(Input material)
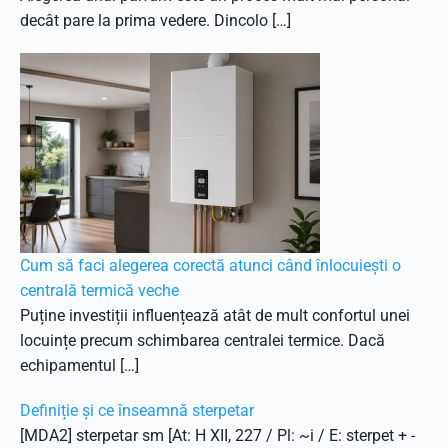
decât pare la prima vedere. Dincolo […]
Cum să faci alegerea corectă atunci când înlocuiești o
centrală termică veche
Puține investiții influențează atât de mult confortul unei
locuințe precum schimbarea centralei termice. Dacă
echipamentul […]
Definiție și ce înseamnă sterpetar
[MDA2] sterpetar sm [At: H XII, 227 / Pl: ~i / E: sterpet + -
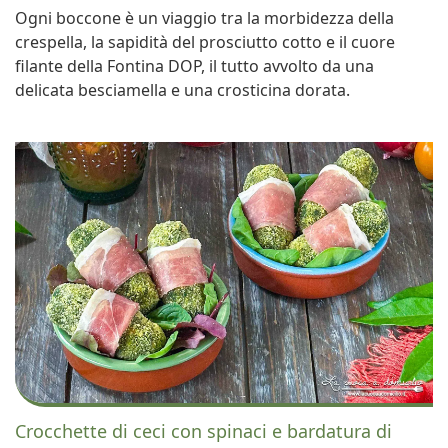
Ogni boccone è un viaggio tra la morbidezza della
crespella, la sapidità del prosciutto cotto e il cuore
filante della Fontina DOP, il tutto avvolto da una
delicata besciamella e una crosticina dorata.
Crocchette di ceci con spinaci e bardatura di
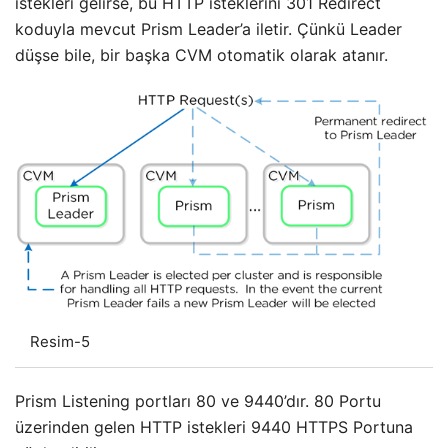
istekleri gelirse, bu HTTP isteklerini 301 Redirect
koduyla mevcut Prism Leader’a iletir. Çünkü Leader
düşse bile, bir başka CVM otomatik olarak atanır.
Resim-5
Prism Listening portları 80 ve 9440’dır. 80 Portu
üzerinden gelen HTTP istekleri 9440 HTTPS Portuna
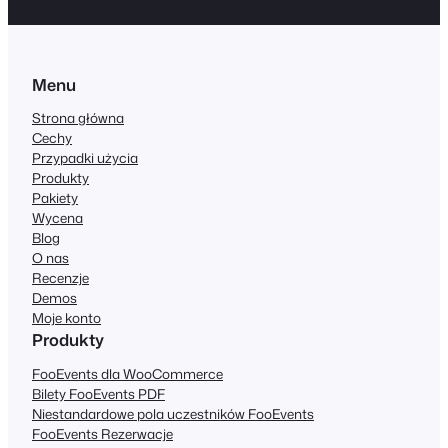
Menu
Strona główna
Cechy
Przypadki użycia
Produkty
Pakiety
Wycena
Blog
O nas
Recenzje
Demos
Moje konto
Produkty
FooEvents dla WooCommerce
Bilety FooEvents PDF
Niestandardowe pola uczestników FooEvents
FooEvents Rezerwacje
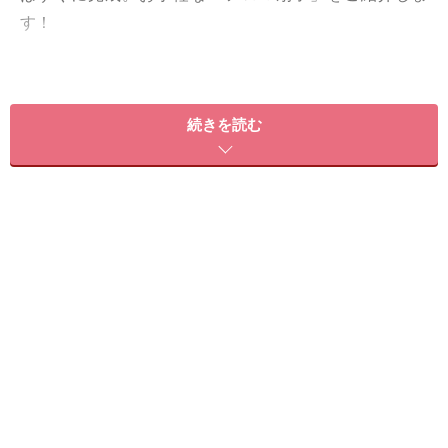
す！
続きを読む
扇子の香りといえば……「白檀」
白檀の扇子
扇子はうちわと違って上品で格が高い印象を醸し出しま
すが、扇子の中でも一線を画すのは白檀（ビャクダン）
の扇子。私が子どもの頃、母は白檀の扇子を持っていま
した。見た目もきれいだし、子どもながらに良い香りだ
な～と思って、隙あらば使っては香りを嗅いでいまし
た。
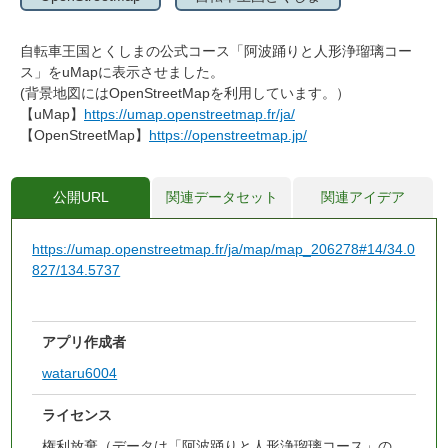
自転車王国とくしまの公式コース「阿波踊りと人形浄瑠璃コー
ス」をuMapに表示させました。
(背景地図にはOpenStreetMapを利用しています。）
【uMap】
https://umap.openstreetmap.fr/ja/
【OpenStreetMap】
https://openstreetmap.jp/
公開URL
関連データセット
関連アイデア
https://umap.openstreetmap.fr/ja/map/map_206278#14/34.0
827/134.5737
アプリ作成者
wataru6004
ライセンス
権利放棄（データは「阿波踊りと人形浄瑠璃コース」の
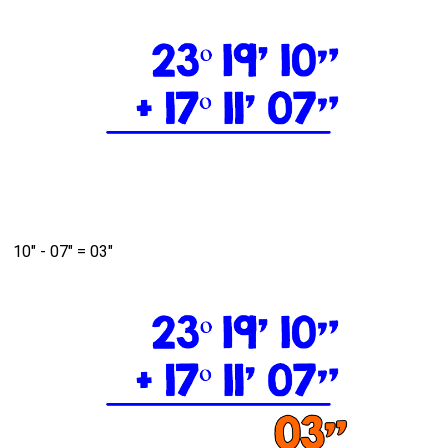
10" - 07" = 03"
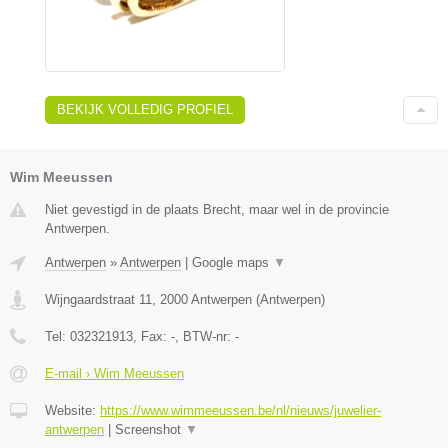
BEKIJK VOLLEDIG PROFIEL
Wim Meeussen
Niet gevestigd in de plaats Brecht, maar wel in de provincie
Antwerpen.
Antwerpen
»
Antwerpen
|
Google maps
▼
Wijngaardstraat 11
,
2000
Antwerpen
(
Antwerpen
)
Tel:
032321913
, Fax:
-
, BTW-nr:
-
E-mail › Wim Meeussen
Website:
https://www.wimmeeussen.be/nl/nieuws/juwelier-
antwerpen
|
Screenshot
▼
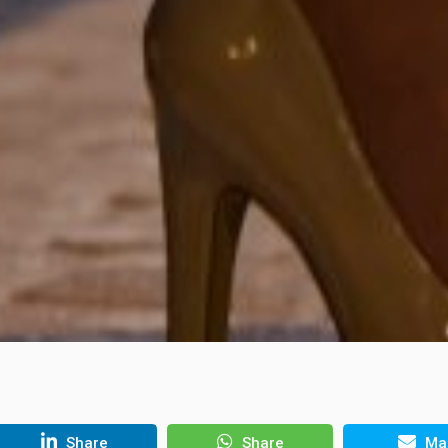
Share
Share
Mai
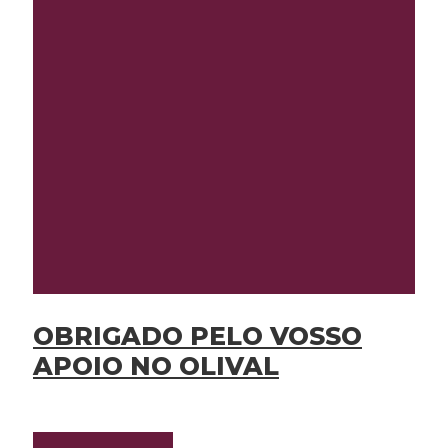
OBRIGADO PELO VOSSO
APOIO NO OLIVAL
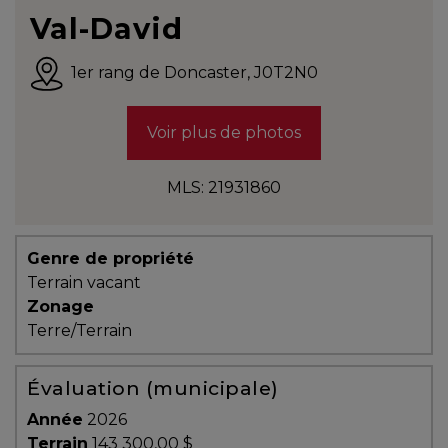
Témoignages
Val-David
Blogue
1er rang de Doncaster
,
J0T2N0
Voir plus de photos
ACHAT
MLS: 21931860
Alerte
immobilière
Genre de propriété
Terrain vacant
Avec
Zonage
un
Terre/Terrain
courtier
immobilier,
Évaluation (municipale)
vous
êtes
Année
2026
bien
Terrain
143 300,00 $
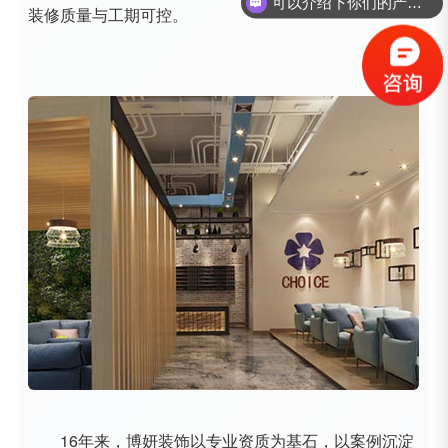
可以介绍下你们的产品么？
装修质量与工期可控。
16年来，博妍装饰以专业资质为基石，以案例沉淀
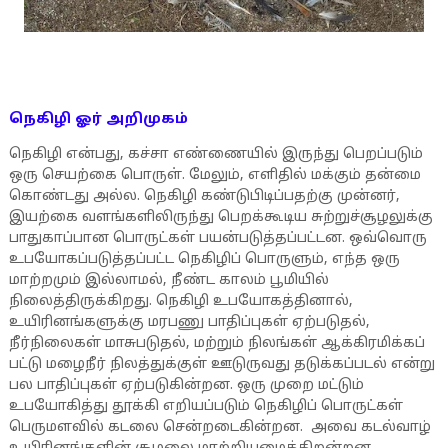
நெகிழி ஓர் அறிமுகம்
நெகிழி என்பது, கச்சா எண்ணையில் இருந்து பெறப்படும்
ஒரு செயற்கை பொருள். மேலும், எளிதில் மக்கும் தன்மை
கொண்டது அல்ல. நெகிழி கண்டுபிடிப்பதற்கு முன்னர்,
இயற்கை வளங்களிலிருந்து பெறக்கூடிய சுற்றுச்சூழலுக்கு
பாதுகாப்பான பொருட்கள் பயன்படுத்தப்பட்டன. ஒவ்வொரு
உபயோகப்படுத்தப்பட்ட நெகிழிப் பொருளும், எந்த ஒரு
மாற்றமும் இல்லாமல், நீண்ட காலம் பூமியில்
நிலைத்திருக்கிறது. நெகிழி உபயோகத்தினால்,
உயிரினங்களுக்கு மரபணு பாதிப்புகள் ஏற்படுதல்,
நீர்நிலைகள் மாசுபடுதல், மற்றும் நிலங்கள் ஆக்கிரமிக்கப்
பட்டு மழைநீர் நிலத்துக்குள் ஊடுருவது தடுக்கப்படல் என்று
பல பாதிப்புகள் ஏற்படுகின்றன. ஒரு முறை மட்டும்
உபயோகித்து தூக்கி எறியப்படும் நெகிழிப் பொருட்கள்
பெருமளவில் கடலை சென்றடைகின்றன. அவை கடல்வாழ்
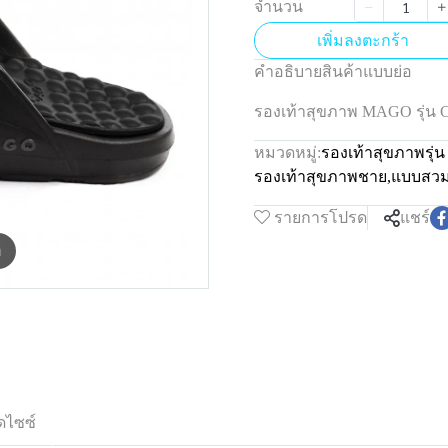
จำนวน
เพิ่มลงตะกร้า
คำอธิบายสินค้าแบบย่อ
รองเท้าสุขภาพ MAGO รุ่น
หมวดหมู่:
รองเท้าสุขภาพรุ
รองเท้าสุขภาพชาย
,
แบบสว
รายการโปรด
แชร์
m
ดไซซ์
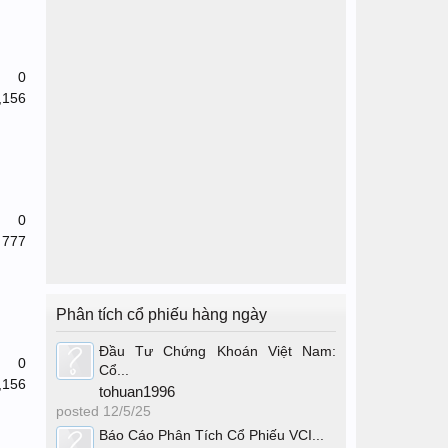
0
,156
0
777
Phân tích cổ phiếu hàng ngày
Đầu Tư Chứng Khoán Việt Nam:
0
Cổ...
,156
tohuan1996
posted
12/5/25
Báo Cáo Phân Tích Cổ Phiếu VCI...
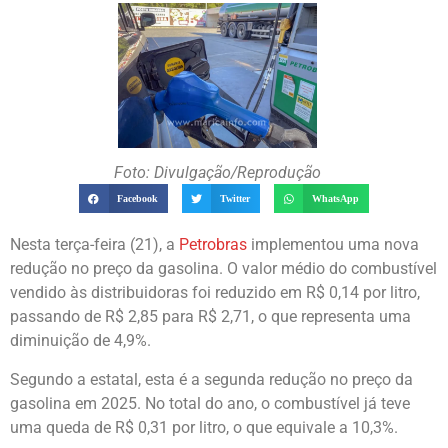
Foto: Divulgação/Reprodução
Facebook
Twitter
WhatsApp
Nesta terça-feira (21), a
Petrobras
implementou uma nova
redução no preço da gasolina. O valor médio do combustível
vendido às distribuidoras foi reduzido em R$ 0,14 por litro,
passando de R$ 2,85 para R$ 2,71, o que representa uma
diminuição de 4,9%.
Segundo a estatal, esta é a segunda redução no preço da
gasolina em 2025. No total do ano, o combustível já teve
uma queda de R$ 0,31 por litro, o que equivale a 10,3%.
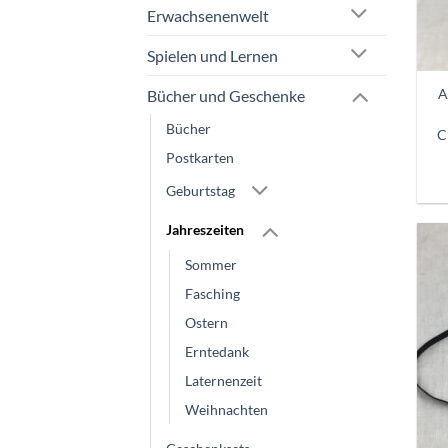
Erwachsenenwelt
Spielen und Lernen
A
Bücher und Geschenke
Bücher
C
Postkarten
Geburtstag
Jahreszeiten
Sommer
Fasching
Ostern
Erntedank
Laternenzeit
Weihnachten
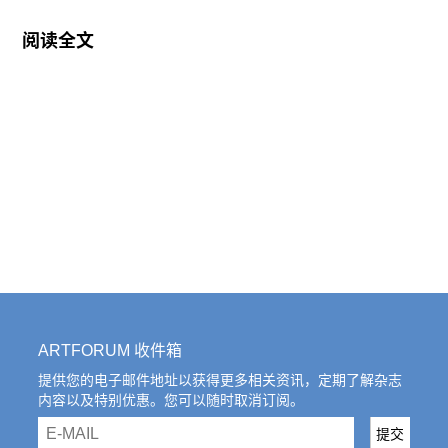
作，重在挖掘地方优秀资源参与到本届博览会。姚
阅读全文
薇任职后表示，作为文化部主办的国际化大型专业
展会，本届博览会一如既往地注重亚洲元素和欧美
元素的参与。本届博览会在参展的比例上，欧美画
廊占20％，日本、韩国、以及港澳台等亚洲国家和
地区的画廊共占30％，内地的画廊占50％。
另外，此次博览会将调整内地画廊的参展形式，以
艺术区为单元，聚合北京、上海、杭州、南京、四
川、广州、深圳等地各大新老艺术区，同台竞技，
展示各自的品牌形象和竞争优势，在大陆画廊业日
益激烈的竞争态势下，进一步提升艺术区的自身品
质和形象，推动中国艺术市场的良性发展。
ARTFORUM 收件箱
提供您的电子邮件地址以获得更多相关资讯，定期了解杂志
内容以及特别优惠。您可以随时取消订阅。
email
提交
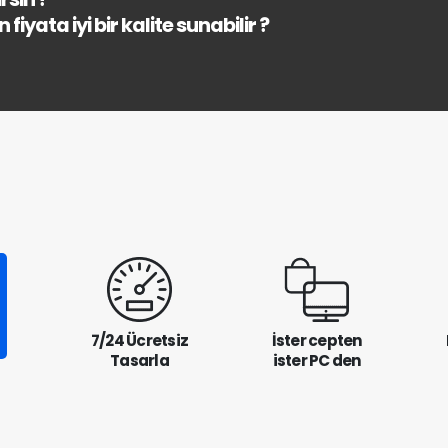
fiyata iyi bir kalite sunabilir ?
7/24 Ücretsiz
İster cepten
Tasarla
ister PC den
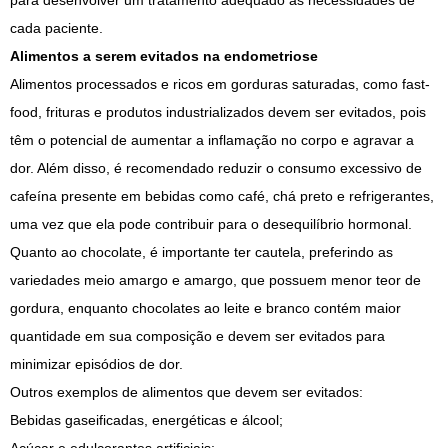
para desenvolver um tratamento adequado às necessidades de
cada paciente.
Alimentos a serem evitados na endometriose
Alimentos processados e ricos em gorduras saturadas, como fast-
food, frituras e produtos industrializados devem ser evitados, pois
têm o potencial de aumentar a inflamação no corpo e agravar a
dor. Além disso, é recomendado reduzir o consumo excessivo de
cafeína presente em bebidas como café, chá preto e refrigerantes,
uma vez que ela pode contribuir para o desequilíbrio hormonal.
Quanto ao chocolate, é importante ter cautela, preferindo as
variedades meio amargo e amargo, que possuem menor teor de
gordura, enquanto chocolates ao leite e branco contém maior
quantidade em sua composição e devem ser evitados para
minimizar episódios de dor.
Outros exemplos de alimentos que devem ser evitados:
Bebidas gaseificadas, energéticas e álcool;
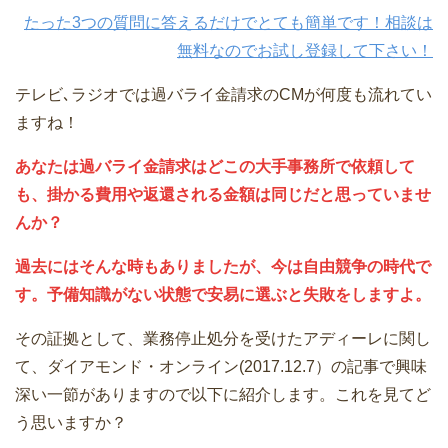
たった3つの質問に答えるだけでとても簡単です！相談は
無料なのでお試し登録して下さい！
テレビ､ラジオでは過バライ金請求のCMが何度も流れてい
ますね！
あなたは過バライ金請求はどこの大手事務所で依頼して
も、掛かる費用や返還される金額は同じだと思っていませ
んか？
過去にはそんな時もありましたが、今は自由競争の時代で
す。予備知識がない状態で安易に選ぶと失敗をしますよ。
その証拠として、業務停止処分を受けたアディーレに関し
て、ダイアモンド・オンライン(2017.12.7）の記事で興味
深い一節がありますので以下に紹介します。これを見てど
う思いますか？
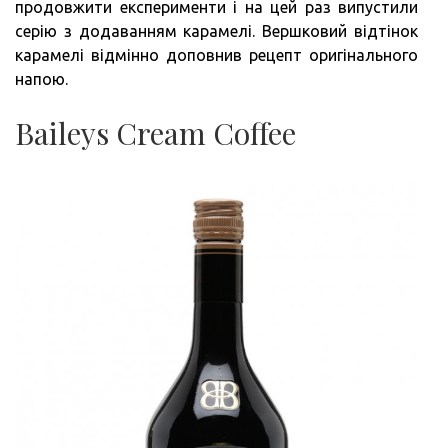
продовжити експерименти і на цей раз випустили
серію з додаванням карамелі. Вершковий відтінок
карамелі відмінно доповнив рецепт оригінального
напою.
Baileys Cream Coffee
(End Input material)
- **Task to complete**: Look through the records above for the word "preço". Report how many lines contain it, as a bare number.

- **Output below**: 2